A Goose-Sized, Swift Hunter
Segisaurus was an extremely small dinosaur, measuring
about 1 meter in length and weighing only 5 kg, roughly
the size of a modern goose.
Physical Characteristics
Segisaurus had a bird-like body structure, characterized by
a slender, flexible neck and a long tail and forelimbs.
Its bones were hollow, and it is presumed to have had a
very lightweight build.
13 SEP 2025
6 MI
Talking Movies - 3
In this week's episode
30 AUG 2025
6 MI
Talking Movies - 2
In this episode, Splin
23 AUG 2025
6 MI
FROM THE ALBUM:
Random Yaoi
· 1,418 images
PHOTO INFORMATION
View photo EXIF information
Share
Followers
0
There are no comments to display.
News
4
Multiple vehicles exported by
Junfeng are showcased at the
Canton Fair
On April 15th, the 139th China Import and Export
################
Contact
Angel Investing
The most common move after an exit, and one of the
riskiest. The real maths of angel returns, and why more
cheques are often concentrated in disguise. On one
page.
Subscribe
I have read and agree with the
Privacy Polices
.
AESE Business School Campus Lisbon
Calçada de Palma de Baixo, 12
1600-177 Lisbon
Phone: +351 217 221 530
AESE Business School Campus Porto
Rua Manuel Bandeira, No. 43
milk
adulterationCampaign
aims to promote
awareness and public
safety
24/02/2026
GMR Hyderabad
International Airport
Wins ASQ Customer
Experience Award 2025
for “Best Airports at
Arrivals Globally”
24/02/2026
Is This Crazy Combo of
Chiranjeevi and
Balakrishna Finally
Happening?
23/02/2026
################
*WHAT YOU SHOULD DO*:
Your answer should be the exact lines above from the one with "Multiple vehicles exported by" through the one with "On April 15th, the", both included, and nothing besides.

*TASK ANSWER*:
Multiple vehicles exported by
Junfeng are showcased at the
Canton Fair
On April 15th, the 139th China Import and Export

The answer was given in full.